FRASER staff strive to make complete runs of publications available, from the start of a title to the present. For currently published titles, we download the most recent issues from the document producer’s website. This usually proves efficient, and these “born digital” files provide users with clean images and searchable text that can also be copied and pasted without the OCR (optical character recognition) errors that tend to creep into scanned documents.
For example, FRASER holds a full run of The Employment Situation news release produced by the Bureau of Labor Statistics. We scanned the 1966-1993 publications. The remaining years came digitally from the BLS’s archive. The 1994-2002 publications were in TXT format (later converted to PDFs, as described below) and the 2002-present publications are PDFs. PDFs are preferred over other formats because they can be displayed and navigated with FRASER’s in-page PDF viewer and table of contents tool.
While bulk conversion to PDF is a simple process, PDFs of the 1994-2002 TXT files created in this manner were visually disorganized and appeared converted from TXT rather than mimicking the printed documents (Figure 1). Creating metadata for tables of contents also proved very time consuming, as tables started at irregular places in the PDFs. After some thought and experimentation, we developed a macro in Microsoft Word to reformat TXT files for improved PDF conversion.
Here’s how the process works:
- Open the TXT files in Word.
- Run the Word macro on the open files, which includes these steps:
- Resize pages and adjust page margins to fit the majority of pages.
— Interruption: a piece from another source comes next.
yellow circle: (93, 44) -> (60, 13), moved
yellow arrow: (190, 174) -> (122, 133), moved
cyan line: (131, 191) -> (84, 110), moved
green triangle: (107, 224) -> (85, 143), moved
- Find text that typically indicates a page header and insert a page break.
- Find and reduce text blocks too big to fit a standard page.
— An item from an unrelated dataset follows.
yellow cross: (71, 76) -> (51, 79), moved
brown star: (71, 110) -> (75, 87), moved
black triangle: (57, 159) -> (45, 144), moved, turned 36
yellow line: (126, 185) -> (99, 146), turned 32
- Save the files in DOCX format with the same file names.
- Manually scroll through the formatted documents to check page breaks and adjust as necessary.
- Save the files.
- Convert the files to PDF using an Acrobat batch process.
Voila! The resulting PDFs are much more visually organized (Figure 2) than those previously produced, and creating metadata for tables of contents takes less time—allowing us to move on to new FRASER projects sooner.